Automated Assessment of Joint Synovitis Activity from Medical Ultrasound and Power Doppler Examinations using Image Processing and Machine Learning Methods

Project facts

Project promoter:
Silesian University of Technology
Project Number:
PL12-0015
Target groups
Researchers or scientists,
Doctoral students, post-doctoral fellows and researchers
Status:
Completed
Final project cost:
€907,557
From Norway Grants:
€ 771,423
The project is carried out in:
Poland

Description

Chronic arthritis is a heterogeneous group of diseases characterized by long-lasting inflammation of joints. The objective of the project is to create a computer aid diagnostic system that can automatically assess the activity of synovitis. This system will eliminate human dependent discrepancies and also will reduce the cost of ultrasound images evaluation, save physicians’ time and will result in increased availability of health care personnel at lower costs. Novel methods for automated analysis and measurement of ultrasound images will improve the quality and the repeatability of assessments and will support better control of the disease. New research initiatives, but also new multidisciplinary research works related to Medicine and Computer Science are expected. In a series of work packages under the project, the donor project partners will, in collaboration, focus on developing technology for automated assessment of joint synovitis activity which will support medical ultrasound and Power Doppler examinations used in rheumatology.

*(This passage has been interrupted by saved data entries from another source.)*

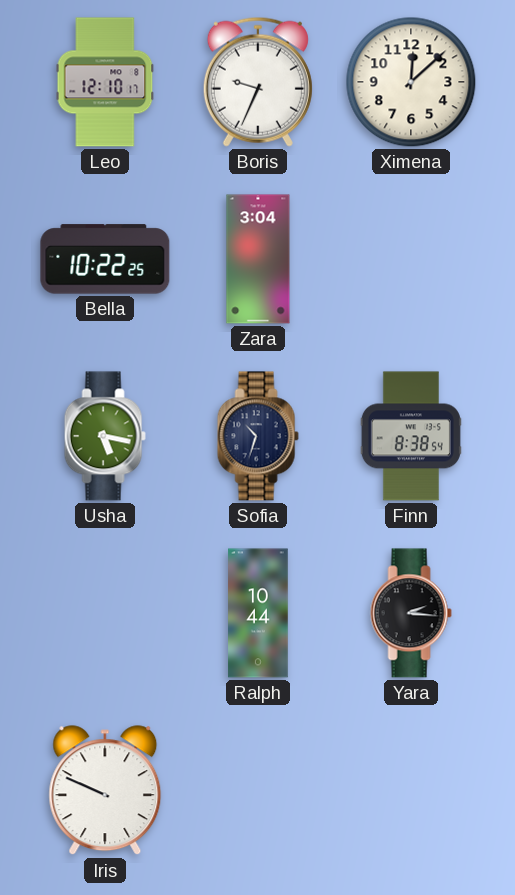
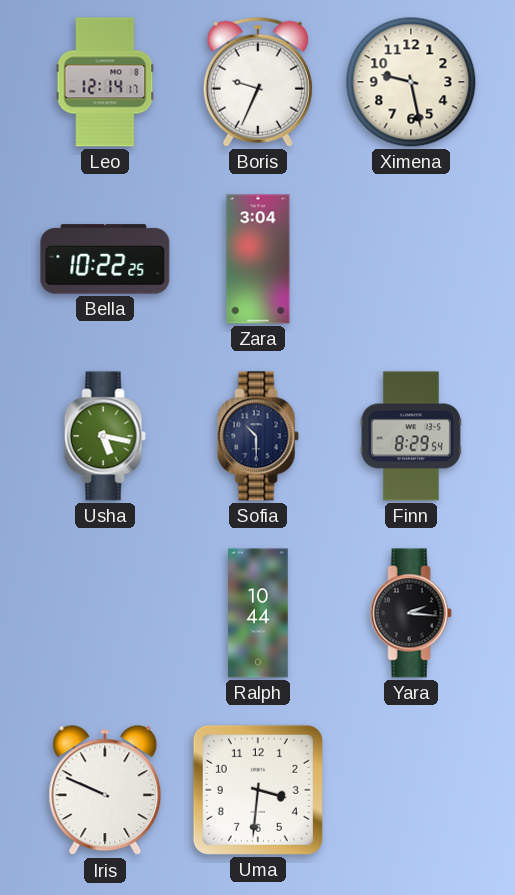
Leo: 12:10 -> 12:14
Ximena: 12:08 -> 9:28
Sofia: 10:33 -> 10:30
Finn: 8:38 -> 8:29
Uma: none -> 3:31
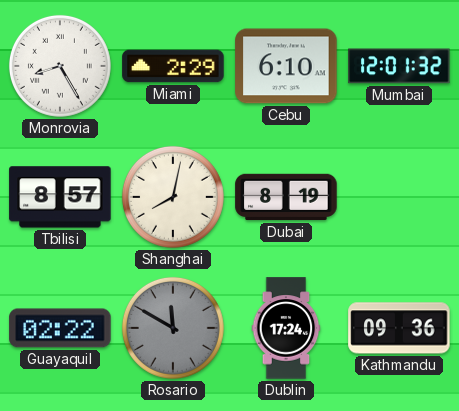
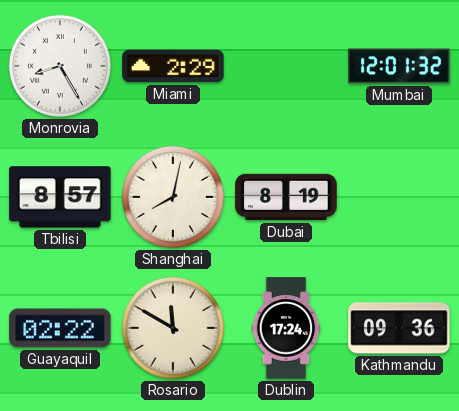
Cebu: 6:10 -> none
Rosario dial: grey -> cream
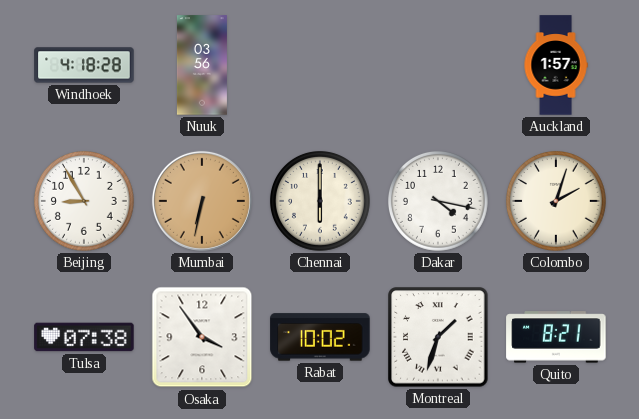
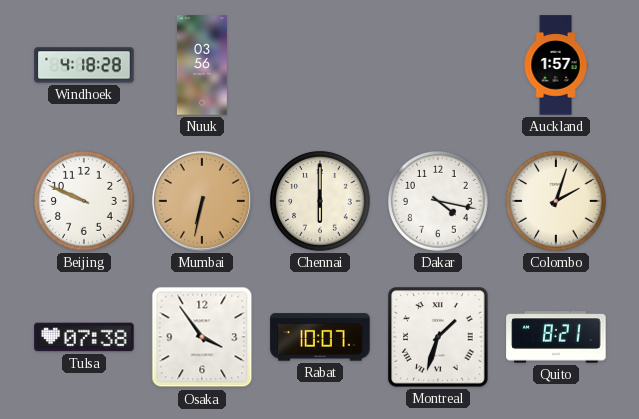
Beijing: 8:55 -> 9:49
Rabat: 10:02 -> 10:07
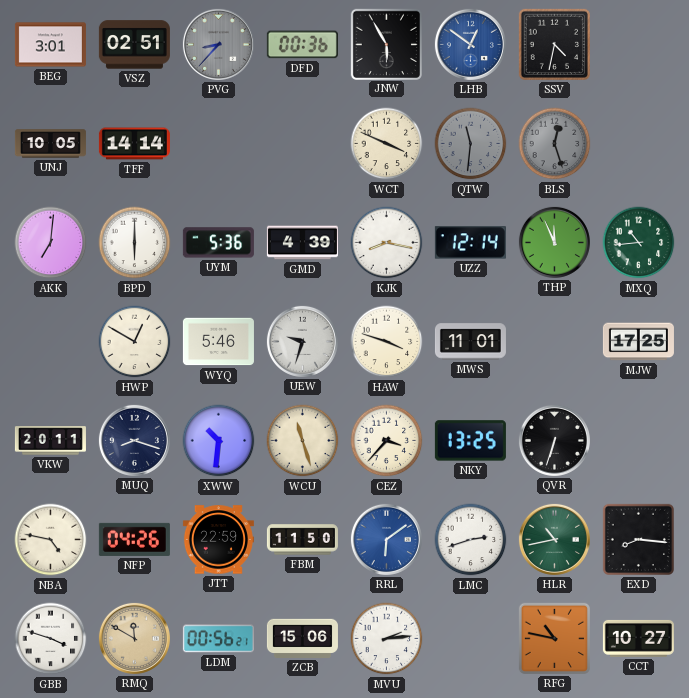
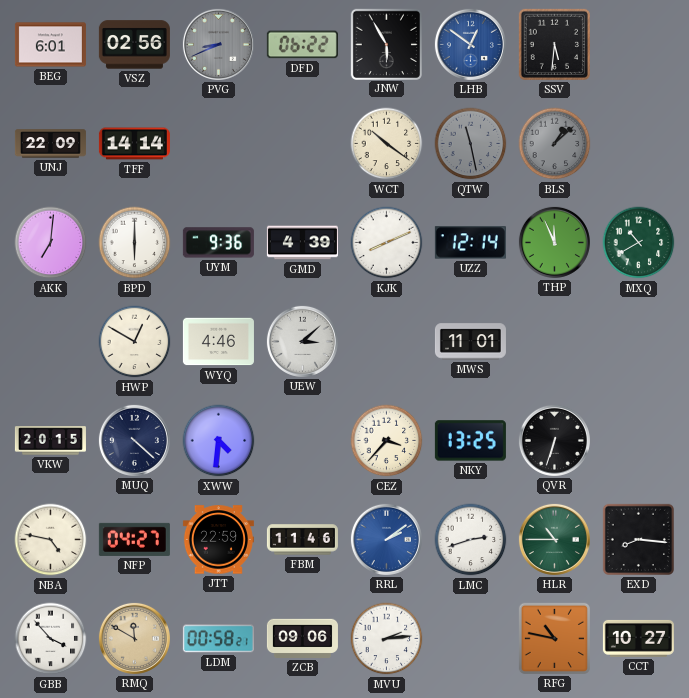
BEG: 3:01 -> 6:01
VSZ: 02:51 -> 02:56
PVG: 8:37 -> 8:41
DFD: 00:36 -> 06:22
SSV: 4:32 -> 5:31
UNJ: 10:05 -> 22:09
WCT: 3:49 -> 10:21
QTW: 11:31 -> 11:28
BLS: 12:27 -> 1:08
UYM: 5:36 -> 9:36
KJK: 8:17 -> 8:11
MXQ: 10:44 -> 10:40
WYQ: 5:46 -> 4:46
UEW: 9:33 -> 3:08
HAW: 3:48 -> none
MJW: 17:25 -> none
VKW: 20:11 -> 20:15
MUQ: 8:18 -> 4:22
XWW: 10:31 -> 4:31
WCU: 11:27 -> none
NFP: 04:26 -> 04:27
FBM: 11:50 -> 11:46
RRL: 6:09 -> 2:09
HLR: 10:43 -> 10:45
GBB: 3:48 -> 3:53
LDM: 00:56 -> 00:58
ZCB: 15:06 -> 09:06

Summary of project results

Rheumatoid arthritis is the most common rheumatic disease with arthritis and causes substantial functional disability in approx. 50% of patients after 10 years. Accurate measurement of the disease activity is crucial in providing treatment and care to patients. The MEDUSA project is focused on developing a computer-aided diagnostic system that will support the assessment of the severity of synovitis. The system is related to the automated assessment of the severity of synovitis. The prototype of a computer-aided diagnostic system and the algorithms that are essential for the analysis of the ultrasonic images of the finger joints is one of the scientific outcomes of the MEDUSA project. The Medusa Evaluation System prototype uses bone, skin, joint and synovitis area detectors to create a mutual structural model that is based on the evaluation of synovitis. Several algorithms, which support the semi-automatic or automatic detection of the bone region, were prepared and a system that uses the statistical data processing approach in order to automatically localise the regions that are of interest. The detection has been improved to 55% after further development. We have assessed the agreement ratio between all of the human observers with the Fleiss’ kappa coefficient and in pairs between all of the human assessors, automated assessments and standards using the Cohen’s kappa statistic. The agreement ratio was high in the human/standard pairs, moderate between all human of the assessors and slight between the standard and automated assessments. However, in all of the models, p was lower than 0.05, which means that the agreement ratio was significant and not random. The Spearman’s correlation was calculated between all of the observers and the standard. There was a high correlation between all of the pairs of human observers and the human/standard. The correlation was moderate between the automated assessments and all of the human assessors and the standard. In all of the cases, the correlation was significant. Within the MEDUSA project, we developed the first working automated synovitis assessment tool in history. Although it needs to be improved to provide a more adequate assessment, it is a significant breakthrough in musculoskeletal ultrasound. We foresee the following possible development areas: 1.Further improving the detection of the synovitis localisation and classification 2.Adding power Doppler analysis 3.Developing detections for other joints

Summary of bilateral results

The project has been a successful bilateral collaboration where two sides complemented each other within their respective competences. The Norwegian partners provided medical background knowledge and expertise regarding the significance and diagnosis of synovitis and examining ultrasound images. They also brought into the project proficiency in data acquisition, management, organization and labelling. They conducted medical studies, collected large amount of data needed for training and testing the automation algorithms, annotated and organized the data. They also conducted the final blind tests and studies that have demonstrated the significance of the achieved results. The Polish partners was responsible for the algorithmic and software engineering part of the projects. They created novel algorithms and methods in image recognition, pattern analysis and machine learning, developed software, conducted optimizations, studies and tests. Both partner organized scientific conferences concerning synovitis arthritis.